J. Biol. Chem., Vol. 267, Issue 31, 22217-22223, Nov, 1992
Selenomethionyl dihydrofolate reductase from Escherichia coli. Comparative biochemistry and 77Se nuclear magnetic resonance spectroscopy
JO Boles, WH Tolleson, JC Schmidt, RB Dunlap and JD Odom
Department of Chemistry and Biochemistry, University of South Carolina, Columbia 29208.
The biosynthetic replacement of Met residues by selenomethionine (SeMet)

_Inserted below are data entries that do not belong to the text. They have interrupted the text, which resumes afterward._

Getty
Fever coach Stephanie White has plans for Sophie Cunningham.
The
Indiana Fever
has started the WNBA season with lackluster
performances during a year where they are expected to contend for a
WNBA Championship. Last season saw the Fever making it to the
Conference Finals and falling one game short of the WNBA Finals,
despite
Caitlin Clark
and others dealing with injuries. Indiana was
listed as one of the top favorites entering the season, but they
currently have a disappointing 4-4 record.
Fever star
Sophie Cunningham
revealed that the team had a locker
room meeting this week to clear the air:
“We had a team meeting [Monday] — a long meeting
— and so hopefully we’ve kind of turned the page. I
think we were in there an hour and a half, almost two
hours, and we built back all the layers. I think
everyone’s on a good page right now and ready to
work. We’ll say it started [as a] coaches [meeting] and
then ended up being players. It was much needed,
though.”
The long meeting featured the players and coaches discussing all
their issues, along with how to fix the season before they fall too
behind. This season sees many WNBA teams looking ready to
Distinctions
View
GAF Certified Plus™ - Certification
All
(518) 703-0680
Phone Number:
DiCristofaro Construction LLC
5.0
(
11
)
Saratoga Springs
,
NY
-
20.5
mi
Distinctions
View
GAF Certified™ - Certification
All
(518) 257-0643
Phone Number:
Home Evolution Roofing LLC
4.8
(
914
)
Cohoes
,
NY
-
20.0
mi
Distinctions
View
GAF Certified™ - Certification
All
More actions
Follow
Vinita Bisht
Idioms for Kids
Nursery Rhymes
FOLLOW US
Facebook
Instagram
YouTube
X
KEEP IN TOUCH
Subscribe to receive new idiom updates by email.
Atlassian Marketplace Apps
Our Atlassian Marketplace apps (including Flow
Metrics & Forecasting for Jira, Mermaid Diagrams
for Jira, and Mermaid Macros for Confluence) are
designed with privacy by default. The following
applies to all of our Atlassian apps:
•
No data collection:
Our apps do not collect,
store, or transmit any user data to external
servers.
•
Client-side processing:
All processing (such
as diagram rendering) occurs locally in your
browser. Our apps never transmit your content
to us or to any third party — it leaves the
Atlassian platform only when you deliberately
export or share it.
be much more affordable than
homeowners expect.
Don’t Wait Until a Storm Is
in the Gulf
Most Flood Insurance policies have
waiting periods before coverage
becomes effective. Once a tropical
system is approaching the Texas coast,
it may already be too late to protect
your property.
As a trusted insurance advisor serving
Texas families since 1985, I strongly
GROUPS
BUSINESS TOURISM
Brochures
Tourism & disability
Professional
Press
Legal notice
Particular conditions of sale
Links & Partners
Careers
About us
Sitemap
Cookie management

facilitates the determination of three-dimensional structure by
multiwavelength anomalous diffraction (Yang, W., Hendrickson, W. A.,
Crouch, R.J., and Satow, Y. (1990) Science 249, 1398-1405). In an effort to
examine any biochemical effects due to the replacement of Met residues by
SeMet, we chose to compare the kinetic and binding properties of
selenomethionyl dihydrofolate reductase with those of the wt enzyme. There
are 5 Met residues in Escherichia coli dihydrofolate reductase with 2
located in the Met-20 loop, which is a sequence of residues forming a lid
over the active site. Utilizing plasmid pWT8, which affords 10-15% soluble
protein as E. coli dihydrofolate reductase, we readily isolated both the
SeMet and wt enzymes from E. coli DL41 utilizing a novel purification
protocol. Both enzymes exhibited essentially the same kinetic and binding
properties, including specific activities (45 mumol/min/mg), Km
(7,8-dihydrofolate = 0.39 microM; NADPH = 2.0 microM), kcat (13.5/s), and
1:1 noncovalent inhibitory binding ratios with methotrexate. The inhibitory
effects of divalent and monovalent cations on activity were also assessed,
with the SeMet-containing enzyme exhibiting a uniformly greater sensitivity
than the wt enzyme. We conclude that the biochemical properties of
dihydrofolate reductase are virtually unperturbed by SeMet inclusion.
Analysis of SeMet dihydrofolate reductase by 77Se nuclear magnetic
resonance spectroscopy revealed five distinct resonances, thus indicating
the potential value of this technique in employing selenium as a
nonperturbing NMR probe of protein structure and function.